**Task brief:** Please reproduce exactly the lines from the start of the records through the one containing "reduced budgets, The Speakers Group has", and nothing more.

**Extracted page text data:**
━━━
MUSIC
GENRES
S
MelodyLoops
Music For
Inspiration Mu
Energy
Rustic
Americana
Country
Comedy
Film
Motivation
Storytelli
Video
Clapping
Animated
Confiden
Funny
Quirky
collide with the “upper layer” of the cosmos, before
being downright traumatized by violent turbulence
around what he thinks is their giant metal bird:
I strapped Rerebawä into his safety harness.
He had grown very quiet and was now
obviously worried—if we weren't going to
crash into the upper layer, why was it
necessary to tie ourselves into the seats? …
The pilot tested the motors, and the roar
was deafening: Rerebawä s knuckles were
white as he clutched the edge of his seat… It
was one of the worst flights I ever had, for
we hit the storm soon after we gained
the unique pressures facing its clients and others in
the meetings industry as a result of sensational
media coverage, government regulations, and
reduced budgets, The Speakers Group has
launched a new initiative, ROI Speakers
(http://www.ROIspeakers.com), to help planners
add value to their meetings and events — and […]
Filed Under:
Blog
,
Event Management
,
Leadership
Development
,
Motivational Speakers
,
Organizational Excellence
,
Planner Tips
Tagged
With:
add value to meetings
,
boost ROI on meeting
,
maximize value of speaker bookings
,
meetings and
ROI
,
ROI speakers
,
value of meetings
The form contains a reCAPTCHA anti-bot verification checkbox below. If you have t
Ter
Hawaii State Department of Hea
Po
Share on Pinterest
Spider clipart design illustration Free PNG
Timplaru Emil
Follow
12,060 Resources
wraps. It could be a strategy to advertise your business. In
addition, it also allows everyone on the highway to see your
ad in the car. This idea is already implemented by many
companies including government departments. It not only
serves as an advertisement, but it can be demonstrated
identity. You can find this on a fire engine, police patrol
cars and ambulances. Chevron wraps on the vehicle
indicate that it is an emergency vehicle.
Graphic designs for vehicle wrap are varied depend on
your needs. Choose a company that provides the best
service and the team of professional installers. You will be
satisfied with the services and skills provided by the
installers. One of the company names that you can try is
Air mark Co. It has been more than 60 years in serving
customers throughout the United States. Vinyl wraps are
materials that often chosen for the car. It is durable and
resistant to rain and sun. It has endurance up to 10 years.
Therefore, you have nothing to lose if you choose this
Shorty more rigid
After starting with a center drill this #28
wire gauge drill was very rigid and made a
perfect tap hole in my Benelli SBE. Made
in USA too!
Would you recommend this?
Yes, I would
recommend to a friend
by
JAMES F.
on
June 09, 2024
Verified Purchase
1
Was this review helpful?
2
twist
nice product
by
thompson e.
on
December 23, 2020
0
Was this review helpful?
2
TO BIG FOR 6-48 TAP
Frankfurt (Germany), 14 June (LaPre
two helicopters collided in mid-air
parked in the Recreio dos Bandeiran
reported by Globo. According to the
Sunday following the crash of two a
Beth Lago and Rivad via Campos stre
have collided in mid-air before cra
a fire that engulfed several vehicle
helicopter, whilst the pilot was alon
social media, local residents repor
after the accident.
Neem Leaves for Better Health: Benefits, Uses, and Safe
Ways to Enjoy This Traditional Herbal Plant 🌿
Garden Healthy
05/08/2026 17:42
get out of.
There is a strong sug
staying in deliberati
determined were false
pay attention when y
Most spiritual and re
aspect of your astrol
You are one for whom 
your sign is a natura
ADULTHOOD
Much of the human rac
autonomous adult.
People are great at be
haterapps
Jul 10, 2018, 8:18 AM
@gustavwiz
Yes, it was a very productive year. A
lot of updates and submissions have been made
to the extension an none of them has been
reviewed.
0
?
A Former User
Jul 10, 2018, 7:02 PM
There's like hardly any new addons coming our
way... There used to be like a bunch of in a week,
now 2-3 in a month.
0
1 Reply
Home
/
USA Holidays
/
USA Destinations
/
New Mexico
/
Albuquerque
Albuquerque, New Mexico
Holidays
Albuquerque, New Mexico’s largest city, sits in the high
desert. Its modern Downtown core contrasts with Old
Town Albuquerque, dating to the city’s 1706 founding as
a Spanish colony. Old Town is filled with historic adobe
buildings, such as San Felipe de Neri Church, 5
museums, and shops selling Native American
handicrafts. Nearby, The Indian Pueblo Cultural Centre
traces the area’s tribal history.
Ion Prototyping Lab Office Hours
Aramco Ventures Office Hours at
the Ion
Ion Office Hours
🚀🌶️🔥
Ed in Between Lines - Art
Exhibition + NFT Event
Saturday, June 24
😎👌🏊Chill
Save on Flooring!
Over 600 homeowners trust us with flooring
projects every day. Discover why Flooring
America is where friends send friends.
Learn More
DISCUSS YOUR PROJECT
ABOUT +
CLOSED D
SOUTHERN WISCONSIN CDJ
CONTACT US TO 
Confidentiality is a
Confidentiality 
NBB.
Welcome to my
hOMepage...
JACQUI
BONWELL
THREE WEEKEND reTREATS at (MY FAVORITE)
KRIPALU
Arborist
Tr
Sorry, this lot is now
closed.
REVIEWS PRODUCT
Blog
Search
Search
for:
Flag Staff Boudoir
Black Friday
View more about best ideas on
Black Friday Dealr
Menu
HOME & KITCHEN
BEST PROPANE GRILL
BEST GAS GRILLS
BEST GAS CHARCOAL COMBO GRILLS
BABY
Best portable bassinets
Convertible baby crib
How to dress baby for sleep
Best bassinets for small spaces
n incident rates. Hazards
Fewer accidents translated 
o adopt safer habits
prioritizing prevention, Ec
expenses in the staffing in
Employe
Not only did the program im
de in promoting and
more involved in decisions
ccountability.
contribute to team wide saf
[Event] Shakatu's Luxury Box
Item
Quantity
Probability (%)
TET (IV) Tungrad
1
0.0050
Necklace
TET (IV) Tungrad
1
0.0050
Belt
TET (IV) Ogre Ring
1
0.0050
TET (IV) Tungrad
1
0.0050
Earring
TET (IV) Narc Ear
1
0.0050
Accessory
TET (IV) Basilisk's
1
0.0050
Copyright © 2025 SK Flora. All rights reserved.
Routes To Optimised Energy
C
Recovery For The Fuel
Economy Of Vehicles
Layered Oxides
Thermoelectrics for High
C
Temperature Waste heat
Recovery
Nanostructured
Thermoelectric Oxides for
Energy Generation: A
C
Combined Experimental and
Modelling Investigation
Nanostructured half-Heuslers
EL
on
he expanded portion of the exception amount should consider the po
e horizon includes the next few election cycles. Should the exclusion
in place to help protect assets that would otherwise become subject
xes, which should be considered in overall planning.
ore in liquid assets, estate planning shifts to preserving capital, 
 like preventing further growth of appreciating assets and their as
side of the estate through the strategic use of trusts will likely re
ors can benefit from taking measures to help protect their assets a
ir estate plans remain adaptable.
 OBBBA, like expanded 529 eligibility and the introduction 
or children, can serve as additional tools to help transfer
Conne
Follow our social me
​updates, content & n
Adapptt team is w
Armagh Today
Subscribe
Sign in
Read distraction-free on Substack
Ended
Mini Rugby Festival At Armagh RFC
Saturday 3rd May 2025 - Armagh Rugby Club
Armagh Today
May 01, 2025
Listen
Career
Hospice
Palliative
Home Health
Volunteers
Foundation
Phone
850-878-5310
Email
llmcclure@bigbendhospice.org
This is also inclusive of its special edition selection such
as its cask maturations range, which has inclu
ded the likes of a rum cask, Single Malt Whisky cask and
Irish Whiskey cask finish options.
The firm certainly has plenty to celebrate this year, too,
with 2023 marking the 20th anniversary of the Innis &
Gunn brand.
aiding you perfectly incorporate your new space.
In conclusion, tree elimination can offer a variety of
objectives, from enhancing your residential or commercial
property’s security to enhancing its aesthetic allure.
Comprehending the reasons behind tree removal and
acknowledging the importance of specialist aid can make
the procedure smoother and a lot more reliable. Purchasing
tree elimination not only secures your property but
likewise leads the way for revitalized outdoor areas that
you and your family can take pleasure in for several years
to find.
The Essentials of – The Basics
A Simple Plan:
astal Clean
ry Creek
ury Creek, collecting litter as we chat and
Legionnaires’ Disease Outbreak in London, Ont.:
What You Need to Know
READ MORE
━━━
**Reply:**
MUSIC
GENRES
S
MelodyLoops
Music For
Inspiration Mu
Energy
Rustic
Americana
Country
Comedy
Film
Motivation
Storytelli
Video
Clapping
Animated
Confiden
Funny
Quirky
collide with the “upper layer” of the cosmos, before
being downright traumatized by violent turbulence
around what he thinks is their giant metal bird:
I strapped Rerebawä into his safety harness.
He had grown very quiet and was now
obviously worried—if we weren't going to
crash into the upper layer, why was it
necessary to tie ourselves into the seats? …
The pilot tested the motors, and the roar
was deafening: Rerebawä s knuckles were
white as he clutched the edge of his seat… It
was one of the worst flights I ever had, for
we hit the storm soon after we gained
the unique pressures facing its clients and others in
the meetings industry as a result of sensational
media coverage, government regulations, and
reduced budgets, The Speakers Group has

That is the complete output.